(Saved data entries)

▬▬▬▬▬▬▬▬▬▬

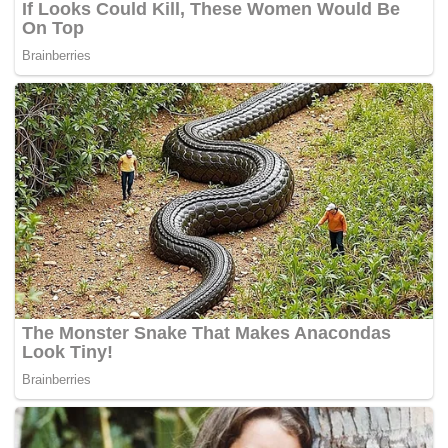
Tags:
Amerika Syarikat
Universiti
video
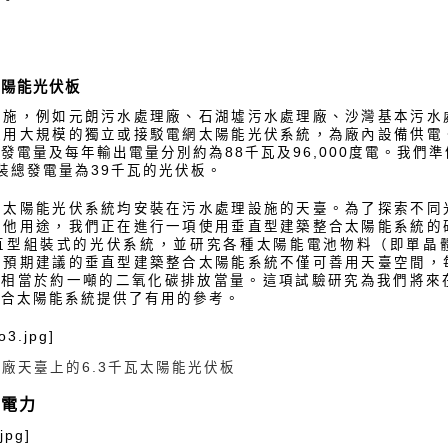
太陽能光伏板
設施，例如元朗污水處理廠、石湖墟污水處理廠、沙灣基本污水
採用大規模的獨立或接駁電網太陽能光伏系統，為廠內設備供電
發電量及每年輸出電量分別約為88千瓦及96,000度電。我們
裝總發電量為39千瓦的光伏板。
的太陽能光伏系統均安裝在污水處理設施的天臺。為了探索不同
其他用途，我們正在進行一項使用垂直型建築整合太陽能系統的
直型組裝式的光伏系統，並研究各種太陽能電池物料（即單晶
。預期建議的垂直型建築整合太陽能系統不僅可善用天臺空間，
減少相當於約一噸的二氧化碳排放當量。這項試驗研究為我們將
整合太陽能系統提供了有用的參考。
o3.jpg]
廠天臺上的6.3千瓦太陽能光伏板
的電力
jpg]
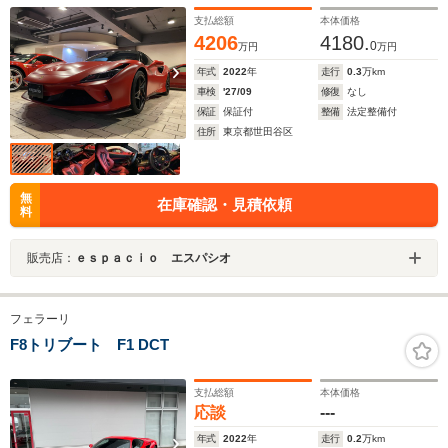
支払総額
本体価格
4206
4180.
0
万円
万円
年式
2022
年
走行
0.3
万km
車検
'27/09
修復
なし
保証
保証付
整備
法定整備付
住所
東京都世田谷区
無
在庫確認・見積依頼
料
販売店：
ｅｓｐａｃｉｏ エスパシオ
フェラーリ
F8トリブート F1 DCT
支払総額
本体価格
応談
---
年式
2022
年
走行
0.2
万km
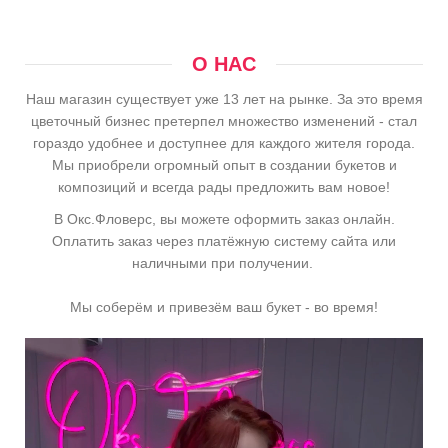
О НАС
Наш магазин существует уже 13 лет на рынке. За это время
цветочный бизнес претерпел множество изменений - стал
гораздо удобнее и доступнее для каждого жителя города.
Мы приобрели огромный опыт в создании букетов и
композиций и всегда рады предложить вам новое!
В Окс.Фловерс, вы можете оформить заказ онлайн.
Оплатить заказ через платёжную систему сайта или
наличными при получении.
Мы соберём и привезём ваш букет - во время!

▬▬▬▬▬▬▬▬▬▬

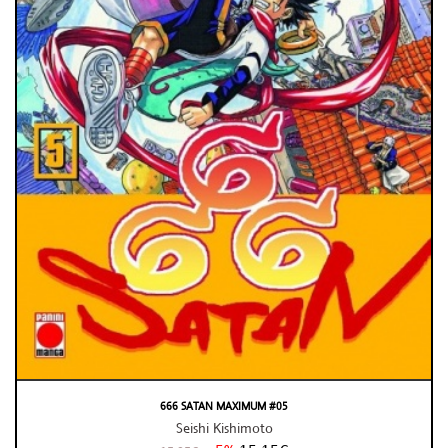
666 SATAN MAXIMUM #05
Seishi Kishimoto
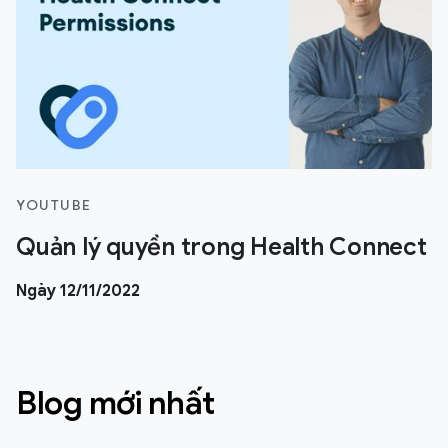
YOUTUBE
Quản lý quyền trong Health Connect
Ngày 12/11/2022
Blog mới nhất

▬▬▬▬▬▬▬▬▬▬

TASK GOAL:
Find the word "заказ" in the data and show each line that holds it.

SOLVED EXERCISE:
В Окс.Фловерс, вы можете оформить заказ онлайн.
Оплатить заказ через платёжную систему сайта или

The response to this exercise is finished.